On the face of it, India's airline industry is flying high - the country is the fastest growing major aviation market in the world.

The airports are bursting at the seams: 138 million passengers flew last year, up from 51 million in 2010. International traffic has burgeoned. On-time performance has improved.

Not surprisingly, the future looks rosy. More than 600 planes are in service and another 859 are on order. The country is poised to become the world's third largest aviation market by 2020, and the largest by 2030, according to consulting firm KPMG.

All this, however, masks the turbulence within.

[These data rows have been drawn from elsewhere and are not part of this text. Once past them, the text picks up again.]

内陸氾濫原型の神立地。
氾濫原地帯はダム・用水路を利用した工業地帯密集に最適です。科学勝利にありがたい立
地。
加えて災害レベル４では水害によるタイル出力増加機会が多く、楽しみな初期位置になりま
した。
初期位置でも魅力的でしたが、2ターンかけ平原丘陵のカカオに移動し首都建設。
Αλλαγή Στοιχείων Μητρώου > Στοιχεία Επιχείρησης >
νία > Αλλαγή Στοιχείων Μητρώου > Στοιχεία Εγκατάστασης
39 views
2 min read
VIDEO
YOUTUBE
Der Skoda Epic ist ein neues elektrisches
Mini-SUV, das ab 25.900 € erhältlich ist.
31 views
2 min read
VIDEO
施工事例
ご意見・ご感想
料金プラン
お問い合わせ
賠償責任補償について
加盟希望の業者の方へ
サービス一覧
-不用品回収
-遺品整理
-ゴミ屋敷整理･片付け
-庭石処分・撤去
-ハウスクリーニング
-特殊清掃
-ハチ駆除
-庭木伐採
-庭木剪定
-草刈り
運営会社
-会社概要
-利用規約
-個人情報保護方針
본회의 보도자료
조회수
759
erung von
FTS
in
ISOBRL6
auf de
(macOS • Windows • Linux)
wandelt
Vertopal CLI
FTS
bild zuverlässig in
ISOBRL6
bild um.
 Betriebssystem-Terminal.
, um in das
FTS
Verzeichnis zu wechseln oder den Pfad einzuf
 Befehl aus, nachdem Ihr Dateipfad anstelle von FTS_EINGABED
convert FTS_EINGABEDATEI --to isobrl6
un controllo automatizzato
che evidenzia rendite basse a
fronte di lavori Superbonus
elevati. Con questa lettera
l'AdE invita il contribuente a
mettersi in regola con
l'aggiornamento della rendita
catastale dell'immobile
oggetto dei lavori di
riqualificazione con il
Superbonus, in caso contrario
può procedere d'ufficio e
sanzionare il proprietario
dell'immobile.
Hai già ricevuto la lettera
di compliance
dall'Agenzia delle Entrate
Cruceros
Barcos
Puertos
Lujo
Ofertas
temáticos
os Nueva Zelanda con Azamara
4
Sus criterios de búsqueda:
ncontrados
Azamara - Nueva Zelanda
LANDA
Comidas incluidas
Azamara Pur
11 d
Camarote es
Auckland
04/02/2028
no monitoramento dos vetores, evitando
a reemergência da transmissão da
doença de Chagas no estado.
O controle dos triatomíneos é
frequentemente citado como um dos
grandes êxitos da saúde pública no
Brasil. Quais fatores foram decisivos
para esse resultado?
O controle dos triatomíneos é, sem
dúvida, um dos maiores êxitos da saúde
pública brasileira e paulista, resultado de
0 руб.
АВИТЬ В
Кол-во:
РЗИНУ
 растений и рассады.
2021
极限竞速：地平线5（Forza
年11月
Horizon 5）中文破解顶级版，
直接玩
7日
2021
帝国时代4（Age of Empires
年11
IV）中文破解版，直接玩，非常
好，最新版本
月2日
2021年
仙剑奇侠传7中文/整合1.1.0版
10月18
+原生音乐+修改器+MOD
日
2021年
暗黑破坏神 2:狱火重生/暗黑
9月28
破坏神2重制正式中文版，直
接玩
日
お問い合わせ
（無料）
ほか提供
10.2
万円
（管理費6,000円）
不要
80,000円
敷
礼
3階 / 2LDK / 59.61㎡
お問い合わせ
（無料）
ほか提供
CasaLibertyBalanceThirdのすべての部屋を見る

The latest evidence came on Wednesday when Jet Airways, India's oldest private airline, temporarily suspended its operations after failing to find fresh funding. The airline used to fly 115 planes on nearly 1,000 domestic and international routes. Although Jet had lost its position as the domestic leader to low cost carrier Indigo, it commanded a leading 12% share of the international market.

Image source, EPA
Image caption,
The debt-stricken Jet Airways has more than 16,000 employees

Yet the airline was drowning in more than a billion dollars of debt and bleeding badly. Last year's rise in fuel prices and depreciation of the rupee had increased costs. The partnership with Abu Dhabi-based Etihad Airways, which had picked up a 24% stake in the airline, was fraying. Despite having a valuable frequent flyer programme, prime airport slots, and owning more than a dozen planes, the airline sank. "The fiasco was waiting to happen," an aviation consultant, who preferred to remain unnamed, told me.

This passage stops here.